The Blessing of Water in Peru's Coastal Desert. Captured fog helps sustain people and plants in this landscape.
by Marcela Torres
If finding water in the desert is a blessing, then Atiquipa really is blessed! Located in the middle of Peru’s coastal desert, the lomas of Atiquipa bloom every year between July and November. Lomas are isolated, oasis-like pockets of vegetation sprinkled throughout the Peruvian desert.
How do plants in lomas find enough water to survive? During the Peruvian winter and spring, a dense fog that comes in from the Pacific Ocean blankets the rolling hills along the coast of Atiquipa, where it condenses and provides moisture that nurtures these patches of lush, green vegetation. This fog also sustains the local community members who capture it in nets to collect water they can drink, and also use to nourish their crops.
The lomas ecosystems are spread like vegetation oases throughout the coastal deserts of Peru and Chile. Atiquipa has the best-preserved lomas forest in Peru, covering over 103,000 acres (42,000 hectares), and is an important area for the conservation of flora and fauna.
The lomas harbor some 350 plant species. Of these, 44 are endemic including the almost extinct Arrayán tree (Myrcianthes ferreyrae), three types of cactus (Eulychnia ritteri, Echinopsis chalaensis and Pygmaeocereus familiaris), and two types of bell flower (Nolana inflate and Nolata aticoana). The most common species found in the lomas is the native Tara, or Spiny holdback tree (Caesalpinia spinosa), whose pods and seeds are used to produce tannic acid and gum for domestic and international markets.
Wildlife is also abundant in this ecosystem, particularly during the fog season, and includes mammals such as:
- the South American White-tailed deer (Odocoileus virginianus sp.),
- the Grey fox (Pseudalopex griseus),
- the Guanaco (Lama guanicoe),
- an endemic mouse (Calomys sp.),
- an endemic species of scorpion (Orobothriurus atiquipa), and
- more than 80 bird species, including the endangered Slender-billed Finch (Xenospingus concolor).
Unmanaged cattle grazing and informal mining activities are the main threats to this habitat.

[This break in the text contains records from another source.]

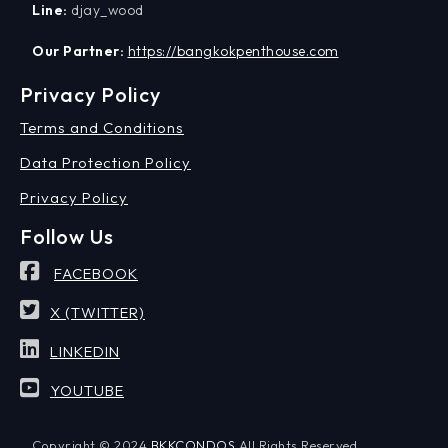
Line:
djay_wood
Our Partner:
https://bangkokpenthouse.com
Privacy Policy
Terms and Conditions
Data Protection Policy
Privacy Policy
Follow Us
FACEBOOK
X (TWITTER)
LINKEDIN
YOUTUBE
Copyright © 2024
BKKCONDOS
All Rights Reserved.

Local herders use the lomas as forage for their cows, goats and sheep. Small-scale mining is practiced in private lands next to the lomas, causing erosion on the adjacent slopes which in turn can bring about the pollution of scarce water courses.

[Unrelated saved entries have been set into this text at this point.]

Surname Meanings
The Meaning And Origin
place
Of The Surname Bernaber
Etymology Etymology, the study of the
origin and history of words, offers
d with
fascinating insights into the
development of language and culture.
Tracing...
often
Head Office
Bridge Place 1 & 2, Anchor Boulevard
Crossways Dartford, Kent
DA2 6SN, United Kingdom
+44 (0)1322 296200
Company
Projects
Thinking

Besides their rich biodiversity, the lomas in Atiquipa also harbor important cultural remains that attract an increasing number of tourists. The lomas are located close to Puerto Inca, one of the most important archaeological sites on the Peruvian coast. Puerto Inca is an architectural complex with several colcas, or food cellars.
The lomas provided the ancient inhabitants of Puerto Inca with game, fruits and seeds, which they complemented with marine resources such as fish and seafood that were distributed along the Great Road of the Inca (Capaq Ñan, in Quechua tongue), which skirts the lomas on its way to Cusco, the former political and administrative center of the Inca culture.

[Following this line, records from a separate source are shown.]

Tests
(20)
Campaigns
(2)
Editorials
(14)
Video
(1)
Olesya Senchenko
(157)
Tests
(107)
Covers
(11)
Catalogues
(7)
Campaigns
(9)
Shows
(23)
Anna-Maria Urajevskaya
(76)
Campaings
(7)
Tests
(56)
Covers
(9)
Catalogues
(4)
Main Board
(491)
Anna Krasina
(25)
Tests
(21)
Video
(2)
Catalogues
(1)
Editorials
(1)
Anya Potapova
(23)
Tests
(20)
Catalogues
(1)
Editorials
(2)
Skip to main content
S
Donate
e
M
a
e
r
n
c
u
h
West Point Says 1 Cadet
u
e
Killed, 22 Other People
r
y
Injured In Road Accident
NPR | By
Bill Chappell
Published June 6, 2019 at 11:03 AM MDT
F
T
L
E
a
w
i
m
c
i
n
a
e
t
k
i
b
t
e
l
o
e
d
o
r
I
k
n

What Is the Conservancy Doing?
Starting this year, the Conservancy is partnering with the Universidad Nacional San Agustín (UNSA) in Arequipa, the Yaku Allpa Association,the Atiquipa Rural Community Association, and the National Protected Areas Service, to carry out a three-year project aimed at the conservation and ecological restoration of lomas and community-based management of natural resources in Atiquipa, benefiting 80 families.
Juan José Rodríguez, the Conservancy’s Coasts and Deserts coordinator, explains that the project builds on previous and successful conservation and restoration activities carried out with community participation, and that “it intends to ensure a legal conservation status for the lomas in Atiquipa, to increase efficiency in obtaining water from fog by improving the design of fog-catching facilities and to support economic activities such as olive or Tara production.”
The Conservancy will also contribute to the development of alternative sustainable livelihoods, such as ecotourism linked to the area’s rich cultural heritage, by training local community members as tour guides and service personnel (for transport, food and lodging). Percy Jiménez, researcher with UNSA and project leader, is optimistic “because we have broad knowledge on how this ecosystem works and we have the support and participation of the local population, who also own the Lomas de Atiquipa.”